彼此試探
顏若傾看著平靜的龍玨,心口有點壓抑,自顧拿著茶壺斟了一杯茶水,升起一片氤氳,潺潺的水沖沏在杯中的茶葉上,散發出一股清香。
龍玨抿了口茶水,冷輕的話語隨著杯盞擱淺聲飄散,“為何要這般?”
顏若傾一個不慎,指尖一抖,熱水灑在了虎口,一聲驚呼,茶杯應聲而下,茶水匯成細流盤旋在案幾上,蜷縮的碧綠桿子哀傷的躺在其中。
“你先傷于我。”
顏若傾垂首撫了撫燙紅的虎口,將手放在案幾上,凝神看了眼鋪灑的案幾,抬眸看向龍玨,平靜溫雅。
“就因為如此?”
“你傷我一分,我還你一毫,你痛我心肺,我落你自尊,這很公平。”
“為何不反擊?”
“我無能為力。”
“你自有能力。”
“你從未信我。

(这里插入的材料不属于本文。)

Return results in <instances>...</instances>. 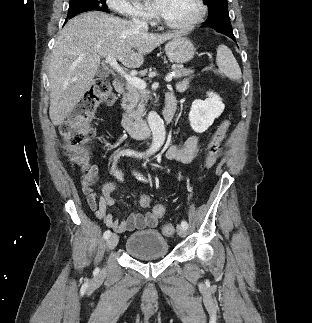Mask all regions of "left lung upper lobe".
<instances>
[{
  "label": "left lung upper lobe",
  "mask_w": 312,
  "mask_h": 323,
  "mask_svg": "<svg viewBox=\"0 0 312 323\" xmlns=\"http://www.w3.org/2000/svg\"><path fill=\"white\" fill-rule=\"evenodd\" d=\"M204 4L208 5L209 16L204 22V26L214 30L232 31L230 18L228 14L227 0H203Z\"/></svg>",
  "instance_id": "left-lung-upper-lobe-1"
}]
</instances>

”
四目相對,從容平靜的面色之下,卻是心思各異的復雜,龍玨身形一動,身形前傾之際,泛白的指關節一把扼住顏若傾的玉頸,冷凝的氣息帶著威壓襲向顏若傾胸口。
“你到底是誰?”
顏若傾的呼吸在他股掌之下,有窒息的壓抑,她壓下心中的翻騰,一字一頓道:“我是顏若傾,龍玨的妻子。”
“只是這般么?”
“你質疑什么?”
“你隱藏太多。”
“我從未隱藏,是你從未靠近我,也未給予我靠近你的機會。”
“你既已為人婦,因注意身份,盡好本份。”
“我才十三歲,你給的身份讓我不知如何自持那本份。”
“你想說什么。”
“你從未在乎過我,我只是你的一顆棋子,隨時可棄,我只是你的一面幌子,隨時可破。你給的身份便是風口浪尖,我盡的本份僅是虛以為蛇。”
“你,從未信任過我。”
龍玨頓了頓,看著顏若傾坦然冷靜的眸光,緩緩的松開了力度,依舊一派平靜,他拿起案幾上的杯盞輕呷了口,剛才僅似錯覺般。
一陣涼薄的空氣灌入,顏若傾一陣猛咳。
她壓下喉間的不適,綻開一抹虛無的笑意:“自我與你成親至今,除了床第之間,這是你第一次主動碰觸于我,沒想到竟是以這種方式。”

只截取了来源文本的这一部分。